Und da lag Benny ja wohl gar nicht mal soo verkehrt, gelle?


----------



## Conny (17. Mai 2009)

*AW: Firefox 3.0.10*

Hallo,

bei mir werden die privaten Daten immer nach dem Verlassen des Web gelöscht! 
Hast Du mal bei "Extras", "Einstellungen" und "Datenschutz" probiert.


----------



## lollo (17. Mai 2009)

*AW: Firefox 3.0.10*

Hallo Frank,

auch bei mir werden alle Häkchen gesetzt, dabei wird auch alles gelöscht,
nur eben der Browserverlauf nicht.

Irgend wo habe ich mal gelesen das die Lesezeichen dafür verantwortlich sein sollen, und auch das Lernen des Firefox über die oft besuchten Seiten, die der Kerl sich dann merkt.

Schaun wir mal weiter.

@Conny,

ja, mehr Haken kann ich nicht setzen.


----------



## Conny (17. Mai 2009)

*AW: Firefox 3.0.10*

Hallo,

wir löschen auch ab und zu die FritzBox.
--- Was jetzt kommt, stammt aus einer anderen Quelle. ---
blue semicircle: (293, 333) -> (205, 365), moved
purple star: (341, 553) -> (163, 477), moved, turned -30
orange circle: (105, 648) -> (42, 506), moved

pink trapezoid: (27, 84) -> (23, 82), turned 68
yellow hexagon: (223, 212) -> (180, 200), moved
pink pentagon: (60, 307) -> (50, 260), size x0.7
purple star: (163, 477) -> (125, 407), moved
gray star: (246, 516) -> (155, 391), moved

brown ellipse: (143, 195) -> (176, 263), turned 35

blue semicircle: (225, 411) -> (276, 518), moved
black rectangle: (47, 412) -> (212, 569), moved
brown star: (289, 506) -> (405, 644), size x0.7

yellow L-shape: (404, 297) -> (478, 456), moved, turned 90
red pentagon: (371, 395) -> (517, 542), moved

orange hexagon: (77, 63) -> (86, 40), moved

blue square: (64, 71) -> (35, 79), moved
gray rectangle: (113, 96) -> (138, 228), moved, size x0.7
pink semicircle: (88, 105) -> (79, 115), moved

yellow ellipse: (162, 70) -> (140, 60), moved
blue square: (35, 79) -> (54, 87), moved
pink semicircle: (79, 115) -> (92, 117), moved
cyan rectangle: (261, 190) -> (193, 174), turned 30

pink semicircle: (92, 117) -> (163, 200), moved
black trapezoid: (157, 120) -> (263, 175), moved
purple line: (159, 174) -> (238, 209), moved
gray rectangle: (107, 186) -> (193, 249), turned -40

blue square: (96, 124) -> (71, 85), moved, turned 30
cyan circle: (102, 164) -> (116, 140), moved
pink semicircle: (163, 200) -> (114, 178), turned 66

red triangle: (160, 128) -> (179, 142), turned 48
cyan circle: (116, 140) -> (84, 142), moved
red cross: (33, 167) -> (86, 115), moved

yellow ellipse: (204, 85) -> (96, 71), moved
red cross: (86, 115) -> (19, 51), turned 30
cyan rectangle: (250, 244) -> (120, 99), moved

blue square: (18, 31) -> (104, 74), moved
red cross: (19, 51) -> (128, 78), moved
Dort werden ebenfalls Mengen an Daten gespeichert. Auch auf der Platte selber speichern sich verschiedene Programme in Temp-Dateien.


----------



## hipsu (17. Mai 2009)

*AW: Firefox 3.0.10*



lollo schrieb:


> Nur wer lesen kann ist klar im Vorteil,
> Was hab ich denn geschrieben? Glauben ist nicht wissen, schon mal selbst probiert?



internetoptionen und extras ist was anderes, wer lesen kann ist klar im vorteil 
und ja ich habe es schon selbst probiert und bei mir gehts

PS: Du brauchst auch einfach nur die seite oben im verlauf anwählen udn dann esc drücken, dann ist sie auch gelöscht


----------



## Olli.P (17. Mai 2009)

*AW: Firefox 3.0.10*

Hi,


schon mal dran gedacht, den IE mal zwischendurch einzuschalten und da den Browserverlauf zu löschen 

Obwohl ich nur mit dem Fuchs online bin, mach ich das min. 1x die Woche und da wird dann immer eine ganze Weile was gelöscht, obwohl ich den IE gar nicht benutze...... 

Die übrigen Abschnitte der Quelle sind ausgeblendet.